Hi, Which Lelit machine be similar would be considered on par or an upgrade from the pre 2015 Gaggia classic?

The main things I like about the Gaggia is the quickish startup time, quick getting up to steam temp and the reletivley small machine size. I believe this is due to the small boiler and high wattage heating elements. What I dislike are the aluminium parts.

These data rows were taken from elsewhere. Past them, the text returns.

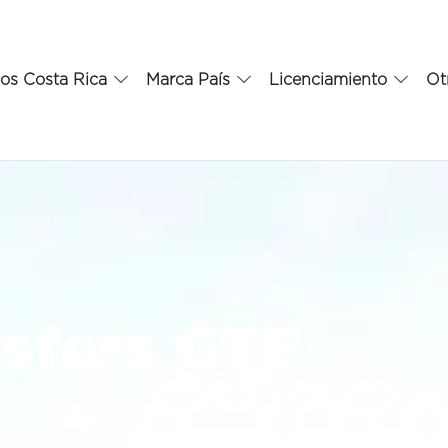
os Costa Rica
Marca País
Licenciamiento
Ot
sfers GTE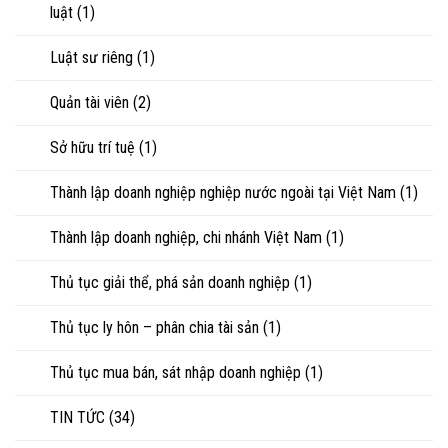
luật
(1)
Luật sư riêng
(1)
Quản tài viên
(2)
Sở hữu trí tuệ
(1)
Thành lập doanh nghiệp nghiệp nước ngoài tại Việt Nam
(1)
Thành lập doanh nghiệp, chi nhánh Việt Nam
(1)
Thủ tục giải thể, phá sản doanh nghiệp
(1)
Thủ tục ly hôn – phân chia tài sản
(1)
Thủ tục mua bán, sát nhập doanh nghiệp
(1)
TIN TỨC
(34)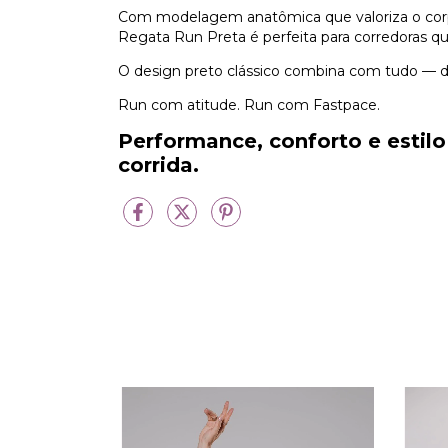
Com modelagem anatômica que valoriza o cor
Regata Run Preta é perfeita para corredoras que
O design preto clássico combina com tudo — da p
Run com atitude. Run com Fastpace.
Performance, conforto e estil
corrida.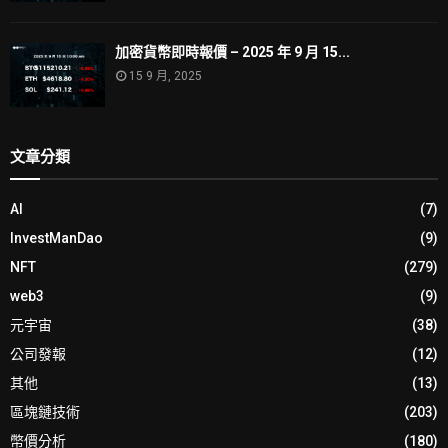
加密貨幣即時報價 – 2025 年 9 月 15...
15 9 月, 2025
文章分類
AI
(7)
InvestManDao
(9)
NFT
(279)
web3
(9)
元宇宙
(38)
公司發報
(12)
其他
(13)
區塊鏈技術
(203)
幣價分析
(180)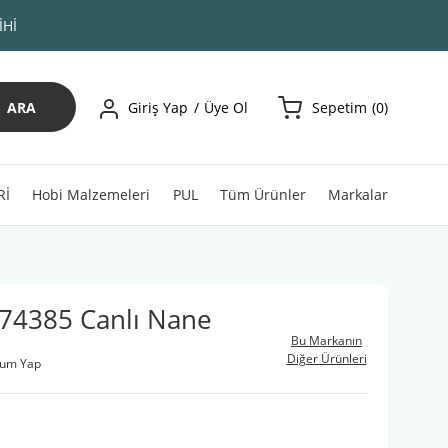
İHİ
ARA
Giriş Yap
Üye Ol
Sepetim
0
Rİ
Hobi Malzemeleri
PUL
Tüm Ürünler
Markalar
 74385 Canlı Nane
Bu Markanın
Diğer Ürünleri
rum Yap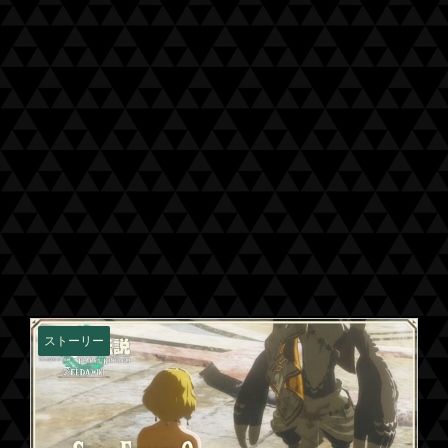
ストーリー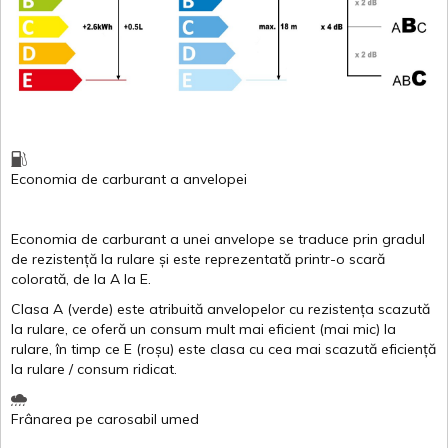
Economia de carburant
a
anvelopei
Economia de carburant a
unei
anvelope
se traduce
prin
gradul
de
rezistență
la
rulare
și
este
reprezentată
printr
-o
scară
colorată
, de la
A
la
E
.
Clasa
A
(
verde
)
este
atribuită
anvelopelor
cu
rezistența
scazută
la
rulare
,
ce
oferă
un
consum
mult
mai
eficient
(
mai
mic) la
rulare
,
în
timp
ce
E
(
roșu
)
este
clasa
cu
cea
mai
scazută
eficiență
la
rulare
/
consum
ridicat
.
Frânarea
pe
carosabil
umed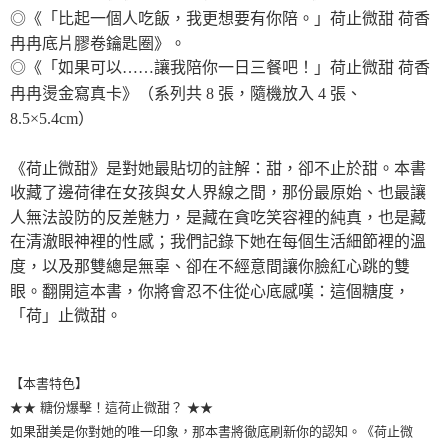
◎《「比起一個人吃飯，我更想要有你陪。」荷止微甜 荷香
冉冉底片膠卷鑰匙圈》。
◎《「如果可以……讓我陪你一日三餐吧！」荷止微甜 荷香
冉冉燙金寫真卡》（系列共
8
張，隨機放入
4
張、
8.5
×
5.4cm
）
《荷止微甜》是對她最貼切的註解：甜，卻不止於甜。本書
收藏了邊荷律在女孩與女人界線之間，那份最原始、也最讓
人無法設防的反差魅力，是藏在貪吃笑容裡的純真，也是藏
在清澈眼神裡的性感；我們記錄下她在每個生活細節裡的溫
度，以及那雙總是無辜、卻在不經意間讓你臉紅心跳的雙
眼。翻開這本書，你將會忍不住從心底感嘆：這個糖度，
「荷」止微甜。
【本書特色】
★★ 糖份爆擊！這荷止微甜？ ★★
如果甜美是你對她的唯一印象，那本書將徹底刷新你的認知。《荷止微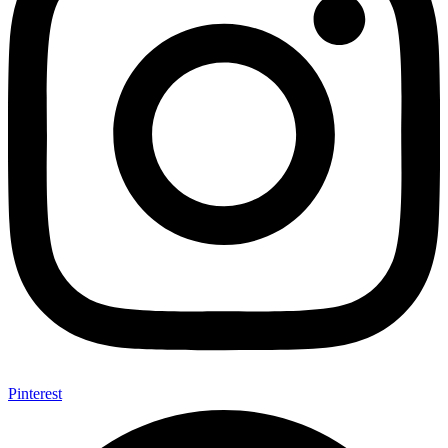
Pinterest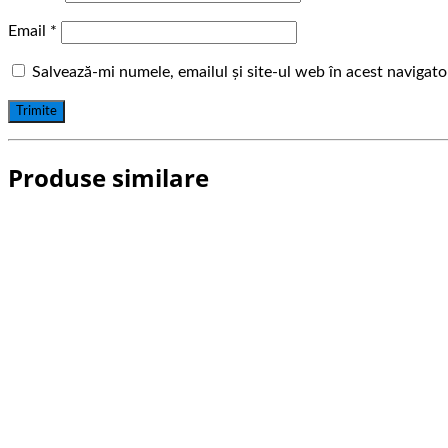
Email
*
Salvează-mi numele, emailul și site-ul web în acest navigat
Produse similare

Something just makes me uncomfortable about it so I am looking for something different.

I don't see a La Pavoni forum but would be interested on your take on this machine which includes a PID:

https://www.lapavoni.com/en/product/casabar-pid-csrpid/

Thanks.


----------



## RobbieTheTruth

I made the following post the other day:

Looking at the machines, it looks like they make the following:

50s Line



Anna 57mm portafilter holder


Glenda 58mm portafilter holder


VIP Line



Grace 57mm portafilter holder


Elizabeth 58mm portafilter holder


Any idea why they bothered making the 57mm versions of these machines - instead of just focusing on the 58mm?

I'd go for a 58mm portafilter.



The Glenda with PID would be ok. 300ml brass boiler.

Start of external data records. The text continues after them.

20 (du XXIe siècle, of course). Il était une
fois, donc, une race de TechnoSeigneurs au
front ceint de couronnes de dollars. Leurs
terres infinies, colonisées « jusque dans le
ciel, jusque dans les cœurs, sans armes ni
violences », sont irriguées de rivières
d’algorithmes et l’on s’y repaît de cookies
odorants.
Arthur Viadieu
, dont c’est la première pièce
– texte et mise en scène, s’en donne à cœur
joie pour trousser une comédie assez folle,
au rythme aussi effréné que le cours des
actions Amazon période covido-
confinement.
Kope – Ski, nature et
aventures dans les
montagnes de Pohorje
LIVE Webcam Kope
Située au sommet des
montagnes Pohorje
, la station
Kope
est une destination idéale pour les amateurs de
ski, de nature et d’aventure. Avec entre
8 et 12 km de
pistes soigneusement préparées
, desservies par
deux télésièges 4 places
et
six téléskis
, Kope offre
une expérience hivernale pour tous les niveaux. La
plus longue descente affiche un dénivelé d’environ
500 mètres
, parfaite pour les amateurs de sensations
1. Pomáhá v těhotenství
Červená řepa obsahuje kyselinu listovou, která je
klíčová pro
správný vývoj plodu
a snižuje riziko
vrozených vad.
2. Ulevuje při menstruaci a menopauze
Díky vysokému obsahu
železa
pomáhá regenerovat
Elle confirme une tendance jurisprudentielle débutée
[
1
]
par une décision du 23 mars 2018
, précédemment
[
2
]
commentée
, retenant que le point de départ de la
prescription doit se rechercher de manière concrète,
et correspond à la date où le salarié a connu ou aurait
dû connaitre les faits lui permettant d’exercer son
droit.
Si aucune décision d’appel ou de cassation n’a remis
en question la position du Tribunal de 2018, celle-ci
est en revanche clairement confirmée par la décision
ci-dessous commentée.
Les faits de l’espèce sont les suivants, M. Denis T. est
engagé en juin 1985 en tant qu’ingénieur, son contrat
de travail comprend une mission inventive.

The Victoria with PID has 300ml brass boiler with pre-infusion


The Elizabeth is the best (outside of the pro range) - dual boiler


I'd suggest that the above are a minor upgrade from a Gaggia Classic with PID and adjusted pressure.

I'd choose a Lelit over a Gaggia,, right now if I had neither, but I have a Classic with PID and it's unlikely I'll upgrade to any of the above. I think it will yield identical results to what I'm already producing.


----------



## AC30

Excellent, I am leaning towards the Victoria.


----------



## BlackCatCoffee

AC30 said:


> Excellent, I am leaning towards the Victoria.

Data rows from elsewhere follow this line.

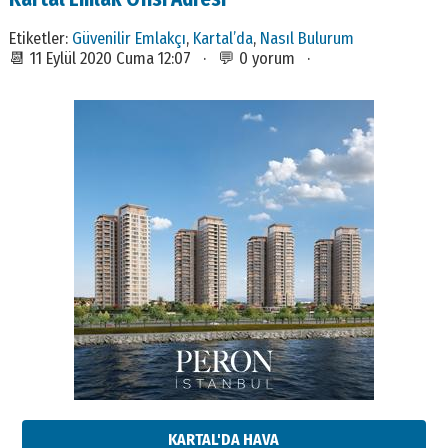
Etiketler:
Güvenilir Emlakçı
,
Kartal’da
,
Nasıl Bulurum
📆 11 Eylül 2020 Cuma 12:07 · 💬 0 yorum ·
KARTAL'DA HAVA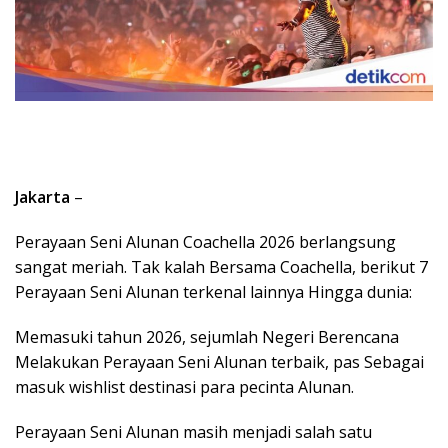
Jakarta
–
Perayaan Seni Alunan Coachella 2026 berlangsung
sangat meriah. Tak kalah Bersama Coachella, berikut 7
Perayaan Seni Alunan terkenal lainnya Hingga dunia:
Memasuki tahun 2026, sejumlah Negeri Berencana
Melakukan Perayaan Seni Alunan terbaik, pas Sebagai
masuk wishlist destinasi para pecinta Alunan.
Perayaan Seni Alunan masih menjadi salah satu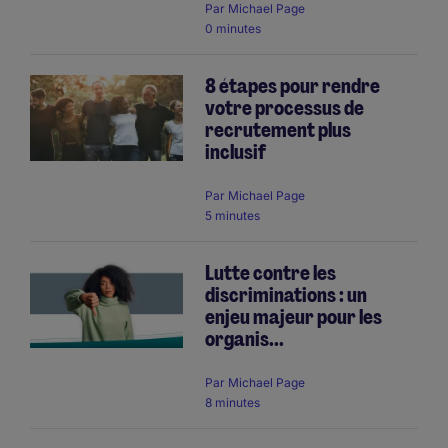
Par
Michael Page
0 minutes
8 étapes pour rendre
votre processus de
recrutement plus
inclusif
Par
Michael Page
5 minutes
Lutte contre les
discriminations : un
enjeu majeur pour les
organis...
Par
Michael Page
8 minutes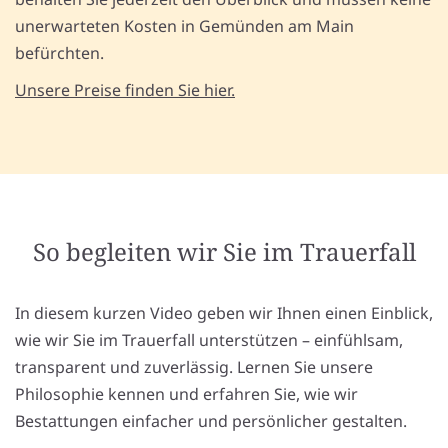
unerwarteten Kosten in Gemünden am Main
befürchten.
Unsere Preise finden Sie hier.
So begleiten wir Sie im Trauerfall
In diesem kurzen Video geben wir Ihnen einen Einblick,
wie wir Sie im Trauerfall unterstützen – einfühlsam,
transparent und zuverlässig. Lernen Sie unsere
Philosophie kennen und erfahren Sie, wie wir
Bestattungen einfacher und persönlicher gestalten.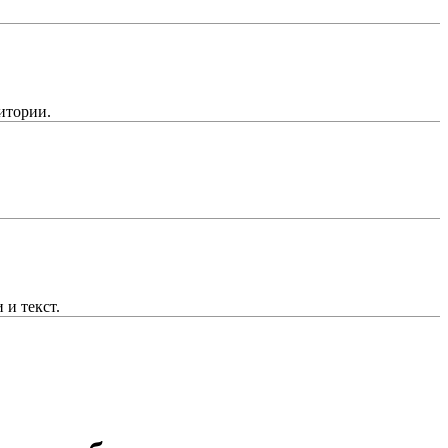
итории.
и текст.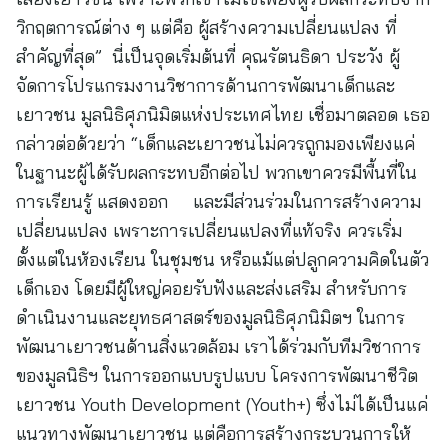
วิกฤตการณ์ต่าง ๆ แต่คือ ผู้สร้างความเปลี่ยนแปลง ที่
สำคัญที่สุด” นี่เป็นจุดเริ่มต้นที่ คุณรัตนธิดา ประวัง ผู้
จัดการโปรแกรมงานวิชาการด้านการพัฒนาเด็กและ
เยาวชน มูลนิธิศุภนิมิตแห่งประเทศไทย เชื่อมาตลอด เธอ
กล่าวต่อด้วยว่า “เด็กและเยาวชนไม่ควรถูกมองเพียงแค่
ในฐานะผู้ได้รับผลกระทบอีกต่อไป พวกเขาควรมีพื้นที่ใน
การเรียนรู้ แสดงออก และมีส่วนร่วมในการสร้างความ
เปลี่ยนแปลง เพราะการเปลี่ยนแปลงที่แท้จริง ควรเริ่ม
ตั้งแต่ในห้องเรียน ในชุมชน หรือแม้แต่ปลูกความคิดในตัว
เด็กเอง โดยมีผู้ใหญ่คอยรับฟังและส่งเสริม สำหรับการ
ดำเนินงานและยุทธศาสตร์ของมูลนิธิศุภนิมิตฯ ในการ
พัฒนาเยาวชนด้านสิ่งแวดล้อม เราได้ร่วมกับทีมวิชาการ
ของมูลนิธิฯ ในการออกแบบรูปแบบ โครงการพัฒนาชีวิต
เยาวชน Youth Development (Youth+) ซึ่งไม่ได้เป็นแค่
แนวทางพัฒนาเยาวชน แต่คือการสร้างกระบวนการให้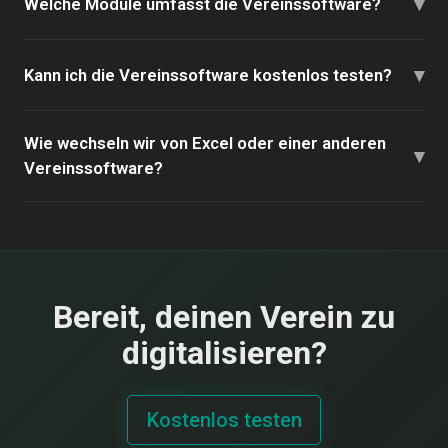
▾
Welche Module umfasst die Vereinssoftware?
▾
Kann ich die Vereinssoftware kostenlos testen?
Wie wechseln wir von Excel oder einer anderen
▾
Vereinssoftware?
Bereit, deinen Verein zu
digitalisieren?
Kostenlos testen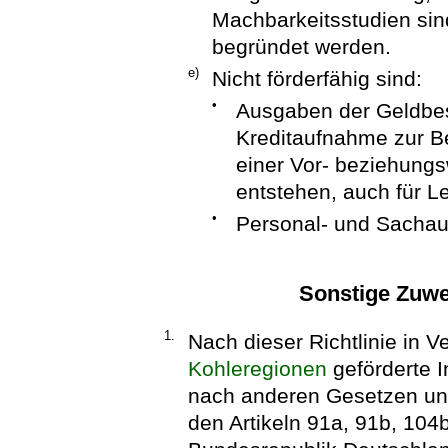
Machbarkeitsstudien sin
begründet werden.
e)
Nicht förderfähig sind:
•
Ausgaben der Geldbes
Kreditaufnahme zur Be
einer Vor- beziehung
entstehen, auch für L
•
Personal- und Sachau
Sonstige Zuw
1.
Nach dieser Richtlinie in 
Kohleregionen
geförderte In
nach anderen Gesetzen un
den Artikeln 91a, 91b, 104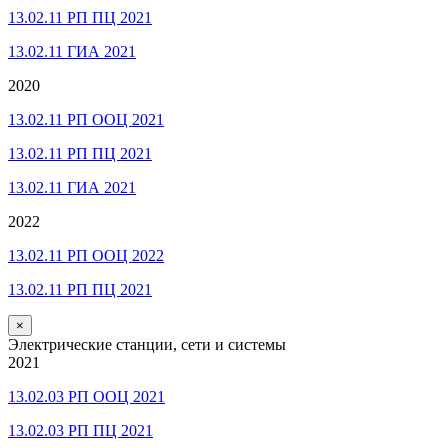
13.02.11 РП ПЦ 2021
13.02.11 ГИА 2021
2020
13.02.11 РП ООЦ 2021
13.02.11 РП ПЦ 2021
13.02.11 ГИА 2021
2022
13.02.11 РП ООЦ 2022
13.02.11 РП ПЦ 2021
×
Электрические станции, сети и системы
2021
13.02.03 РП ООЦ 2021
13.02.03 РП ПЦ 2021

 I would say this is a small upgrade over the Classic. For the money I do not think it is a worth while move. You could easily track down a used HX machine for the cost of a new Victoria.


----------



## AC30

The PID should offer some improvement. My main reason for switching is that I am not a big fan of the aluminium parts (boiler / shower screen holder). I am happy with the performance otherwise. I don't necessarily want a big upgrade but something similar with brass or stainless boiler without aluminium parts.

Can you give some more info on the HX machines? Is that a brand or type of machine?


----------



## Badgerman

A vote for the MaraX as big upgrade from GC PID, but still manageable.


----------



## Boxerman33

I've just upgraded from Gaggia PID to MaraX, i'm very happy with the Lelit but it's a whole new learning curve and has made me question my current grinder and if i need to upgrade to a Niche as i'm also experimenting with different beans. I make both Espresso and milk based drinks, it's satisfying and frustrating all at the same time, would i do the same upgrade again...................DEFINITELY!!! 😊


----------



## AC30

The Marax looks very interesting. At the moment Lelit machines that I am interested in appear to be sold out.


----------



## Thetrueindy

I've been looking at the MaraX but waiting for stock too. I just put it down to lockdown in Italy holding up manufacturing, but I may be wrong.

Sent from my iPhone using Tapatalk


----------



## AC30

I got the Mara X in the end. Great machine.


----------



## maddernj

Boxerman33 said:


> I've just upgraded from Gaggia PID to MaraX, i'm very happy with the Lelit but it's a whole new learning curve and has made me question my current grinder and if i need to upgrade to a Niche as i'm also experimenting with different beans. I make both Espresso and milk based drinks, it's satisfying and frustrating all at the same time, would i do the same upgrade again...................DEFINITELY!!! 😊


 Exactly what I am looking to do...good to know


----------